Correio da Cidadania

Perspectivas para 2011: herança maldita?

 

O governo Dilma irá encontrar um país endividado e com sua economia desnacionalizada. Se considerarmos as falas dos ministros designados para a área econômica, tudo leva a crer que seu governo entrará em choque com as promessas de campanha e com seu primeiro discurso logo após sua eleição. Seus ministros vêm falando em novo arrocho econômico interno, em redução dos gastos públicos, em congelamento salarial, até para os aposentados.

 

Herança Maldita

 

Quando Lula assumiu o governo, há oito anos, as forças lulistas diziam que ele havia recebido uma "herança maldita", relacionada com as dívidas externa e interna.

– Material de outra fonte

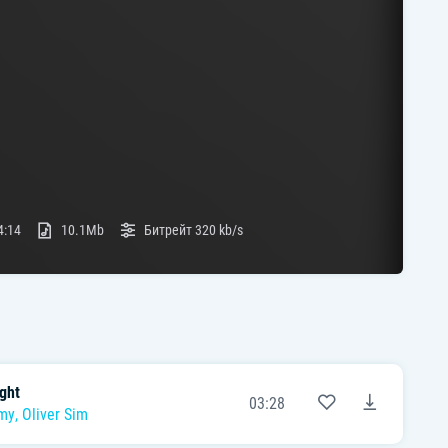
4:14
10.1Mb
Битрейт
320 kb/s
ght
03:28
my
,
Oliver Sim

Se era maldita aquela herança, como poderemos situar a atual realidade?

 

Porém é preciso dizer que a tal "herança maldita", de fato, foi-nos deixada pelos governos militares. Empregando a força das armas, a repressão nos fez engolir esse modelo de desenvolvimento que vem gerando tantos desajustes e injustiças. Provocando forte e rápida migração do campo, fez o povo amontoar-se nas grandes cidades, em precárias condições de habitação, além de deixar grande parte dos migrantes no desemprego e no trabalho precarizado.

 

Vem dos militares também o esquema corrupto da atual dívida pública, que tem nos juros flutuantes a principal fonte de endividamento crescente. Legaram-nos ainda o início da desnacionalização da economia, arrochando financeiramente as empresas nacionais e abrindo as portas para as multinacionais, com todos os favores possíveis e imagináveis, principalmente a total liberdade de remessa de lucros para suas matrizes. Para se ter uma idéia do que isto significa, basta dizer que entre 1995 e 2008 somente as remessas de lucro somaram R$ 292,2 bilhões.

 

A corja militar usurpadora do poder favoreceu também a desnacionalização das terras brasileiras, principalmente na área amazônica - onde se situam as maiores reservas biológicas do planeta -, estimulando a aquisição de enormes glebas de terra por empresas estrangeiras interessadas unicamente na extração ou produção para a exportação. Assim, de fato temos uma enorme herança maldita, que os governantes sucessores dos militares não interromperam, ao contrário, fizeram aprofundar.

 

Para compreender um pouquinho o quadro da desnacionalização, convém lembrar que, até 1990, havia no Brasil mais de 300 bancos comerciais e múltiplos, e depois de FHC restaram apenas 10, sendo 7 estrangeiros: Santander, HSBC, Citibank, UBS Pactual, ABN Amro, Deutsche Bank e Safra. Nos últimos anos, até as empresas aéreas passaram para o controle do capital estrangeiro. O último caso foi o da TAM, adquirida pela modesta LAN Chile.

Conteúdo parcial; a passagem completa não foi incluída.